SIParCS 2018- Rohith Uppala
Using Machine-Learning to Simplify the Identification of Code Optimization
Many of the scientific applications that execute on large scale parallel computing platforms run in a sub-optimal fashion. Frequently, modest changes or optimizations to the internal calculation of the applications can significantly reduce the time-to-solution and improves the code quality. While it is frequently easy to make these code modifications, it is non-trivial to know exactly which modification should be made. This optimization process requires lot of analysis and human efforts. Using simulation or manual techniques to measure the performance and identify the part of code need to be optimized of the whole source code is often too slow. Our idea is to decrease the human efforts and reduce the time for identification of code optimization by utilizing machine learning techniques to identify which code changes should be applied to certain sections of code based on a detailed performance analysis of an application.

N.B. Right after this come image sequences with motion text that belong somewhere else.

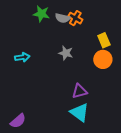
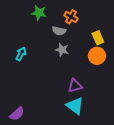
gray semicircle: (63, 18) -> (59, 31), moved
cyan arrow: (22, 57) -> (21, 54), turned -56

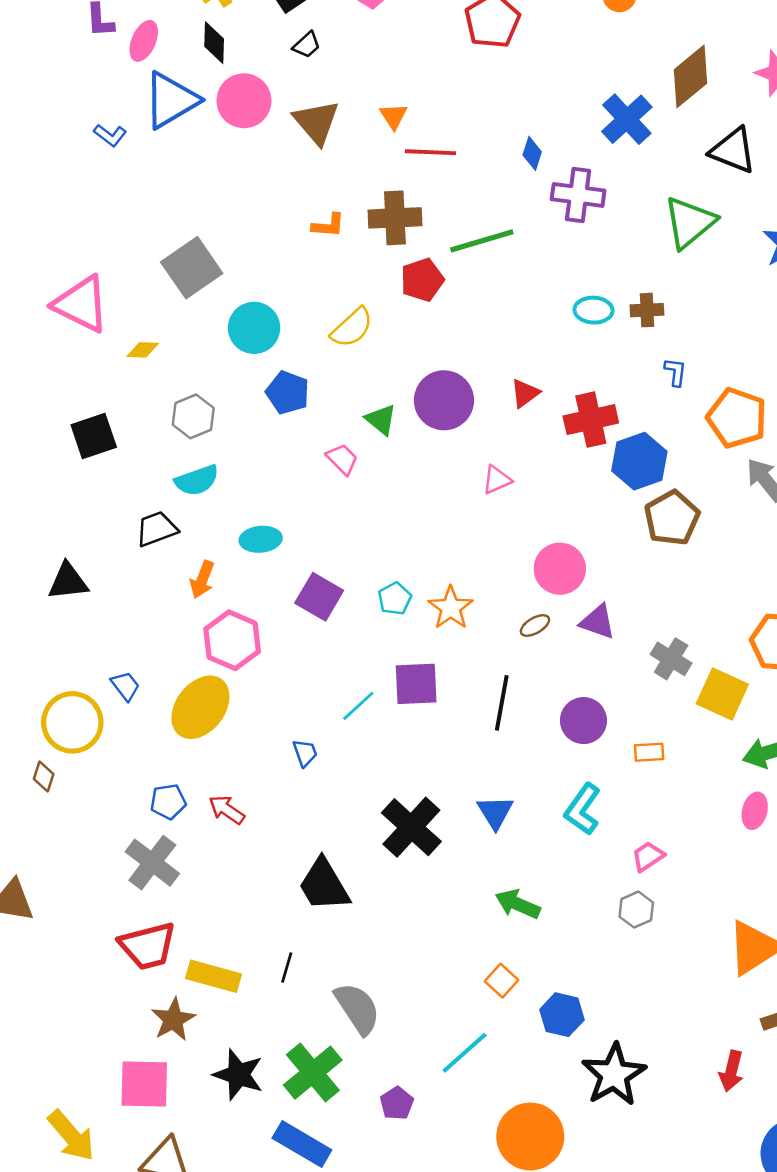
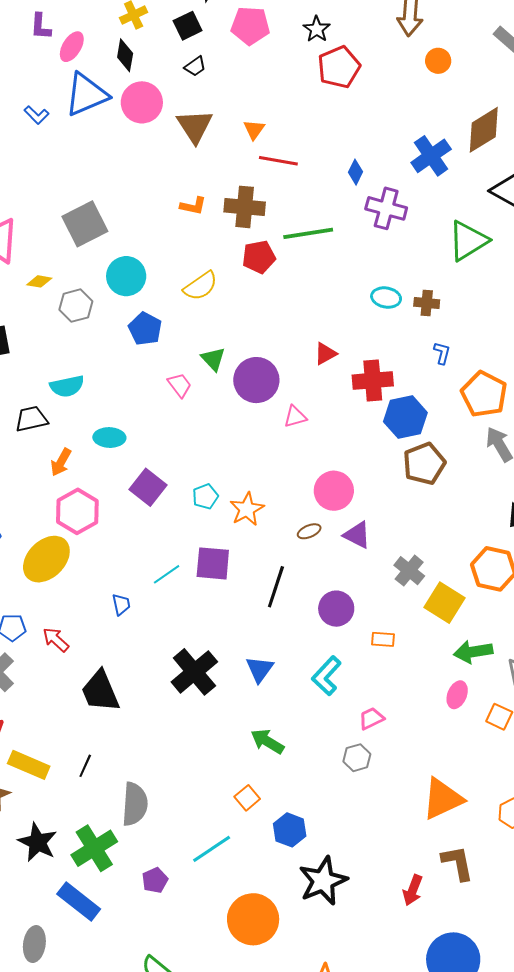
purple circle: (444, 400) -> (256, 380), moved
gray hexagon: (193, 416) -> (76, 306), moved
black trapezoid: (324, 885) -> (100, 691), moved
gray semicircle: (357, 1008) -> (135, 804), turned 30

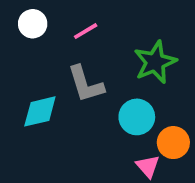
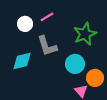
white circle: (33, 24) -> (25, 24), moved

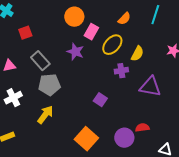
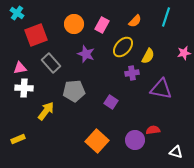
orange circle: (74, 17) -> (74, 24), moved
pink rectangle: (91, 32) -> (102, 25), moved
red square: (25, 33) -> (36, 35), size x1.6
gray pentagon: (49, 85) -> (74, 91), moved
white cross: (13, 98) -> (24, 88), moved, turned 30
yellow arrow: (45, 115) -> (46, 111), moved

In this project, by using machine learning techniques to suggest the line number and file name, we may get performance gain by vectorizing the code. We want to mimic what a human does via a machine through training Random Forest, using hardware counters data. Hardware counters data is generated from building and running the code and using interposition and folding tools. By using Hyperparameter tuning techniques, we are able to tune so that the model can optimally solve the machine learning problem. For handling large datasets efficiently, we used Dimensionality Reduction techniques. Our end machine learning model is able identify the Line number and name of the file where we can get performance gain by vectorizing the code.
Mentors: John Dennis, Youngsung Kim